Angola rebel chief buried 17 years after death: Jonas Savimbi
Jonas Savimbi rallied for his public reburial today, 17 years after he was killed by troops in a shootout that marked the end of the country’s devastating civil war.The ceremony was touted as a symbol of national reconciliation after decades of war. Savimbi, known as the “black rooster”, died in February 2002 during a clash with the army in central Angola. Soldiers buried him there and his public funeral and reburial came after long negotiations between Angolan authorities and Savimbi’s UNITA, now an opposition party.
“This moment should have happened 17 years ago,” Raul Danda, vice-president of UNITA, told AFP. A portrait of the charismatic but divisive rebel leader was placed before the coffin, which was drapped with UNITA’s green and red flag. “We have come to Lopitanga to pay homage and to confirm that we are here to continue your fight,” said UNITA chief Isaias Samakuva. “We bow before the defender of noble causes,” he said.
Angola, a former Portuguese colony, became a Cold War battleground after independence in 1975 when the Marxist-Leninist People’s Movement for the Liberation of Angola (MPLA) seized control.
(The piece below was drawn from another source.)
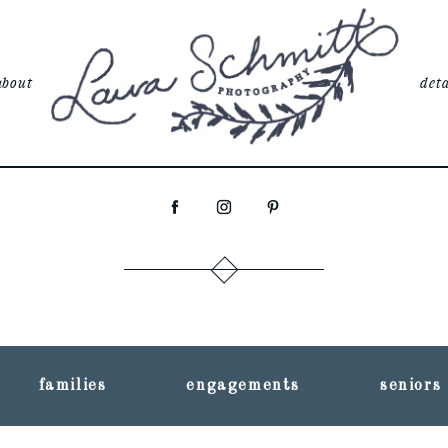
about
deta
families
engagements
seniors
The United States lined up behind Savimbi’s National Union for the Total Independence of Angola (UNITA) rebels and the former Soviet Union and its allies like Cuba backed the MPLA.
A million people died in the conflict for the vast, oil-rich southern African nation, which played out over more than a quarter of a century. Early in 2002, soldiers pursued the 67-year-old Savimbi across the province of Moxico in central eastern Angola. On February 22, they caught up with him. He fought back but was soon killed. His body was taken to the provincial capital Luena and hurriedly buried in a cemetery, with a cross of iron on the mound of red soil. The public funeral is “an important sign of national reconciliation,” said Raphael, one of Savimbi’s 30 children. But no representative of the Angolan government was present at Saturday’s ceremony.